= Beginning of Section =

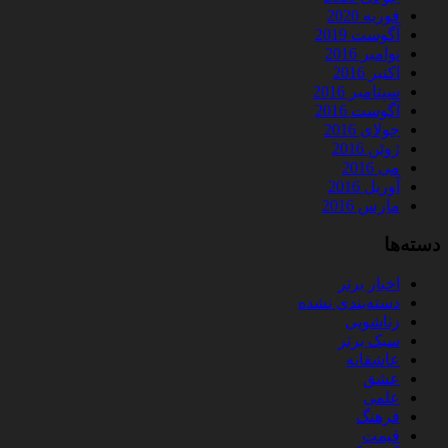
فوریه 2020
آگوست 2019
نوامبر 2016
اکتبر 2016
سپتامبر 2016
آگوست 2016
جولای 2016
ژوئن 2016
می 2016
آوریل 2016
مارس 2016
دسته‌ها
اخبار برتر
دسته‌بندی نشده
زناشویی
سبک برتر
عاشقانه
عشق
علمی
فرهنگ
قیمت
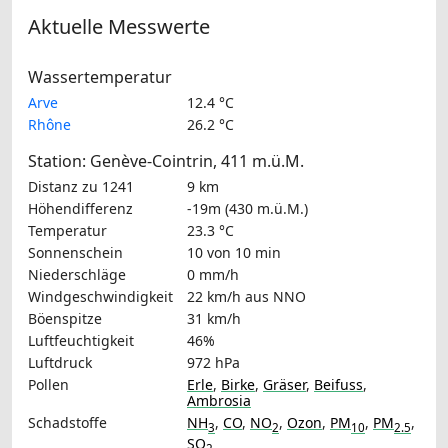
Aktuelle Messwerte
Wassertemperatur
Arve
12.4 °C
Rhône
26.2 °C
Station: Genève-Cointrin, 411 m.ü.M.
Distanz zu 1241
9 km
Höhendifferenz
-19m (430 m.ü.M.)
Temperatur
23.3 °C
Sonnenschein
10 von 10 min
Niederschläge
0 mm/h
Windgeschwindigkeit
22 km/h
aus NNO
Böenspitze
31 km/h
Luftfeuchtigkeit
46%
Luftdruck
972 hPa
Pollen
Erle
,
Birke
,
Gräser
,
Beifuss
,
Ambrosia
Schadstoffe
NH
,
CO
,
NO
,
Ozon
,
PM
,
PM
,
3
2
10
2.5
SO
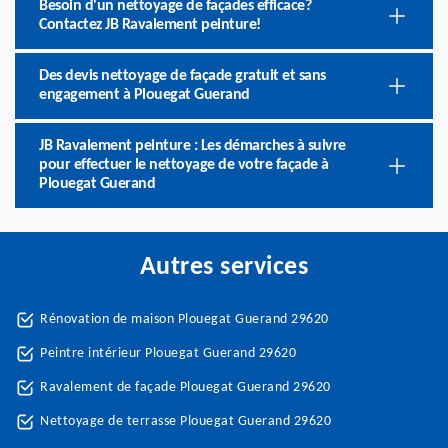
Besoin d'un nettoyage de façades efficace?
Contactez JB Ravalement peinture!
Des devis nettoyage de façade gratuit et sans
engagement à Plouegat Guerand
JB Ravalement peinture : Les démarches à suivre
pour effectuer le nettoyage de votre façade à
Plouegat Guerand
Autres services
Rénovation de maison Plouegat Guerand 29620
Peintre intérieur Plouegat Guerand 29620
Ravalement de façade Plouegat Guerand 29620
Nettoyage de terrasse Plouegat Guerand 29620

= End of Section =

§ To do:
Copy all of the data above exactly. Leave out every picture.

§ Answer below:
فوریه 2020
آگوست 2019
نوامبر 2016
اکتبر 2016
سپتامبر 2016
آگوست 2016
جولای 2016
ژوئن 2016
می 2016
آوریل 2016
مارس 2016
دسته‌ها
اخبار برتر
دسته‌بندی نشده
زناشویی
سبک برتر
عاشقانه
عشق
علمی
فرهنگ
قیمت
Aktuelle Messwerte
Wassertemperatur
Arve
12.4 °C
Rhône
26.2 °C
Station: Genève-Cointrin, 411 m.ü.M.
Distanz zu 1241
9 km
Höhendifferenz
-19m (430 m.ü.M.)
Temperatur
23.3 °C
Sonnenschein
10 von 10 min
Niederschläge
0 mm/h
Windgeschwindigkeit
22 km/h
aus NNO
Böenspitze
31 km/h
Luftfeuchtigkeit
46%
Luftdruck
972 hPa
Pollen
Erle
,
Birke
,
Gräser
,
Beifuss
,
Ambrosia
Schadstoffe
NH
,
CO
,
NO
,
Ozon
,
PM
,
PM
,
3
2
10
2.5
SO
Besoin d'un nettoyage de façades efficace?
Contactez JB Ravalement peinture!
Des devis nettoyage de façade gratuit et sans
engagement à Plouegat Guerand
JB Ravalement peinture : Les démarches à suivre
pour effectuer le nettoyage de votre façade à
Plouegat Guerand
Autres services
Rénovation de maison Plouegat Guerand 29620
Peintre intérieur Plouegat Guerand 29620
Ravalement de façade Plouegat Guerand 29620
Nettoyage de terrasse Plouegat Guerand 29620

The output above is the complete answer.